Five Survive is most definitely less a whodunnit than a trapped thriller where everyone in the room could be a suspect, and the mysterious mastermind holding all the power may be one of them or someone they know intimately. It reminded me a lot of Diana Urban’s debut which I also felt similarly for so maybe I’m just more of a fan of well-plotted traditional mysteries.

So plot is still pretty important in such a story and I do think this book delivers there. Trapped in the RV from around 10pm at night until daybreak to get help, anything can honestly happen in those darkest hours in the middle of nowhere. The pacing was okay, but in the middle it really does let up on the “stress” factor that makes a thriller so enticing you absolutely can’t or shouldn’t put it down. Not enough happens outside the RV that ups the stakes. The crew inside was left with ample time to converse and try to plan escapes before it really felt like their lives were truly in danger. You can say that this book equally focuses on the six protagonists stuck inside the RV. Let’s dig into them, shall we?

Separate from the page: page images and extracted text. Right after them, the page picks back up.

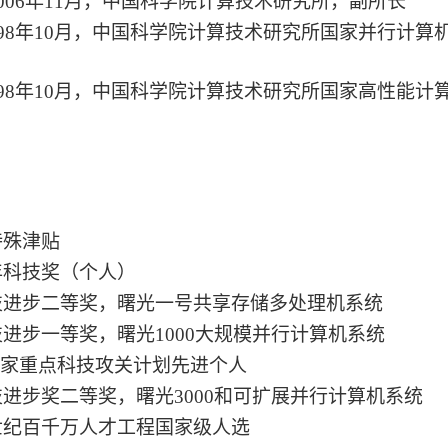
至2006年11月，中国科学院计算技术研究所，副所长
至1998年10月，中国科学院计算技术研究所国家并行计
至1998年10月，中国科学院计算技术研究所国家高性能计
：
特殊津贴
青年科技奖（个人）
科技进步二等奖，曙光一号共享存储多处理机系统
科技进步一等奖，曙光1000大规模并行计算机系统
”国家重点科技攻关计划先进个人
科技进步奖二等奖，曙光3000和可扩展并行计算机系统
新世纪百千万人才工程国家级人选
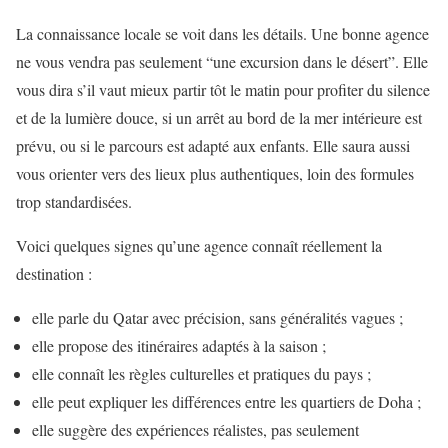
La connaissance locale se voit dans les détails. Une bonne agence
ne vous vendra pas seulement “une excursion dans le désert”. Elle
vous dira s’il vaut mieux partir tôt le matin pour profiter du silence
et de la lumière douce, si un arrêt au bord de la mer intérieure est
prévu, ou si le parcours est adapté aux enfants. Elle saura aussi
vous orienter vers des lieux plus authentiques, loin des formules
trop standardisées.
Voici quelques signes qu’une agence connaît réellement la
destination :
elle parle du Qatar avec précision, sans généralités vagues ;
elle propose des itinéraires adaptés à la saison ;
elle connaît les règles culturelles et pratiques du pays ;
elle peut expliquer les différences entre les quartiers de Doha ;
elle suggère des expériences réalistes, pas seulement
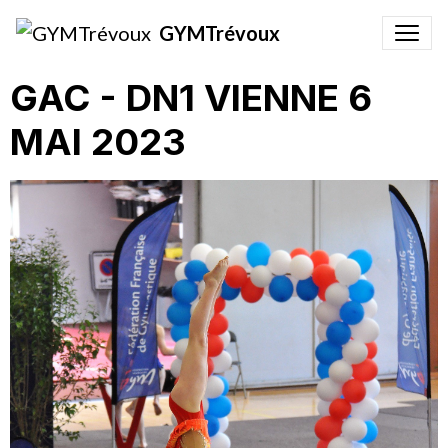
GYMTrévoux
GAC - DN1 VIENNE 6
MAI 2023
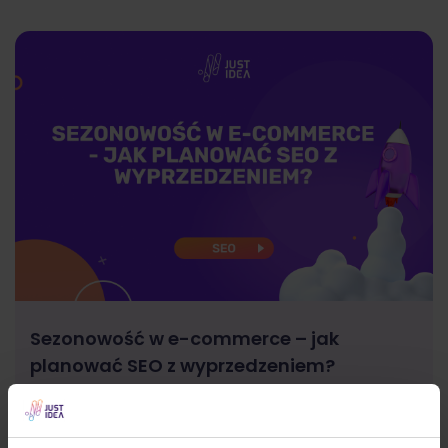
Sezonowość w e-commerce – jak
planować SEO z wyprzedzeniem?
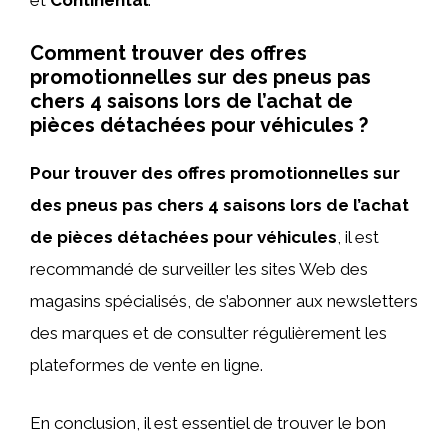
Comment trouver des offres
promotionnelles sur des pneus pas
chers 4 saisons lors de l’achat de
pièces détachées pour véhicules ?
Pour trouver des offres promotionnelles sur
des pneus pas chers 4 saisons lors de l’achat
de pièces détachées pour véhicules
, il est
recommandé de surveiller les sites Web des
magasins spécialisés, de s’abonner aux newsletters
des marques et de consulter régulièrement les
plateformes de vente en ligne.
En conclusion, il est essentiel de trouver le bon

On this road trip, we are mainly stuck in Red’s head. She’s not your cookie cutter kind of protagonist which I can appreciate. Her mind loses focus at times from what’s important with other competing thoughts that pop up, like a pattern in the RV’s curtains she cannot for the life of her figure out what it reminds her of. She’s also what I like to call an unreliable protagonist. Right off the bat, it’s obvious she’s hiding something even from us, the supposedly omniscient reader who should know her thoughts. What her secret is may or may not be super important to the current events but it bugs you to wonder what it could be. Red’s also faced trauma in her past with regards to her family so that brings another layer to her that makes it interesting seeing everything from her perspective.

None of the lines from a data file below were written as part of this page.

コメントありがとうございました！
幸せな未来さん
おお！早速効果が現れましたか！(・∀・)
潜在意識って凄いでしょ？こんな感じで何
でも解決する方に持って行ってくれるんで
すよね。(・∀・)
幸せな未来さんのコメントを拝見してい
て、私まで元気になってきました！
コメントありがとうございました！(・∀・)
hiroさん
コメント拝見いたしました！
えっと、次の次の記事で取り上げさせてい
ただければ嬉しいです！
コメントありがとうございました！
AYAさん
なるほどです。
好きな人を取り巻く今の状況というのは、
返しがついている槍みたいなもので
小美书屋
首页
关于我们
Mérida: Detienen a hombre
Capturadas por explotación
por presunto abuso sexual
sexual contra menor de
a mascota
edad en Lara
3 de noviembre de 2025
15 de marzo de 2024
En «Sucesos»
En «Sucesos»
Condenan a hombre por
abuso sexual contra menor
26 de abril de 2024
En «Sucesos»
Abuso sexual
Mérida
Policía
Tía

The others can technically be boiled down to their roles in relation to Red – classmate, best friend, best friend’s brother and his girlfriend, and crush. But I liked how as time went on in the RV they’re more than just their initial traits. For example, Oliver, the perfect guy and overachiever, may not be so glamorous as Red always thought he was, and his relationship with his girlfriend may not be perfect on every level when you have life or death stresses mixed in. To be honest, I really started hating Oliver at some point for his need to lead and make all the final decisions for the whole group, but this shows his characterization was written so well that I could feel such emotions for him.

Did I end up gobbling this up like Holly’s other books? Not quite. But for thriller fans, I think this was well done. It balanced plot with characterization in a way that propelled the story forward instead of dragging everything slowly. For whodunnit mystery fans, Five Survive may not be the best read but it’s definitely still an enjoyable and heart pounding journey with Red and her crew.